RECORDS TO PROCESS:
= = = =
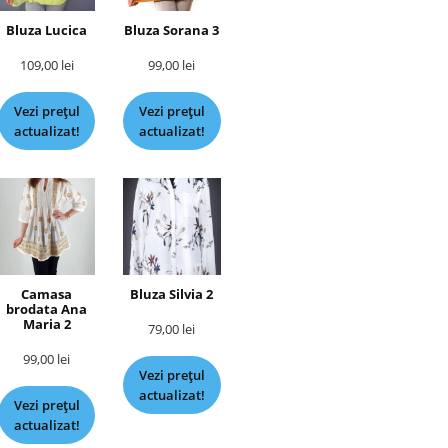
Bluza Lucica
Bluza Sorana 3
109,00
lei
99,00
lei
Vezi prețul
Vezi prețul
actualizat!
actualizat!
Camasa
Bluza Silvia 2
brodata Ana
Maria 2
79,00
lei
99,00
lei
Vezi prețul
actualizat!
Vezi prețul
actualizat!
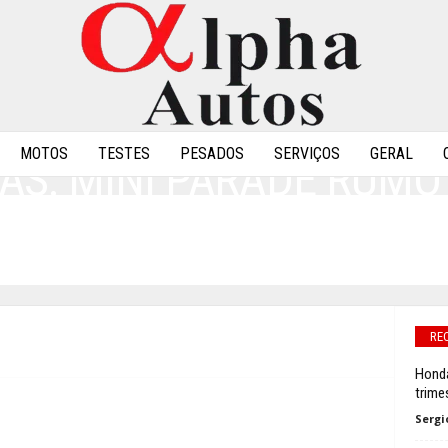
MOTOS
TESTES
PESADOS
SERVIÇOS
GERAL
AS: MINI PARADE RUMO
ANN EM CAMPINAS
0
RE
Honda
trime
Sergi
= = = =
TASK REQUIREMENTS: Keep the pictures out of the copy and write out the data exactly as it stands.

EXERCISE RESULT:
Bluza Lucica
Bluza Sorana 3
109,00
lei
99,00
lei
Vezi prețul
Vezi prețul
actualizat!
actualizat!
Camasa
Bluza Silvia 2
brodata Ana
Maria 2
79,00
lei
99,00
lei
Vezi prețul
actualizat!
Vezi prețul
actualizat!
MOTOS
TESTES
PESADOS
SERVIÇOS
GERAL
AS: MINI PARADE RUMO
ANN EM CAMPINAS
0
RE
Honda
trime
Sergi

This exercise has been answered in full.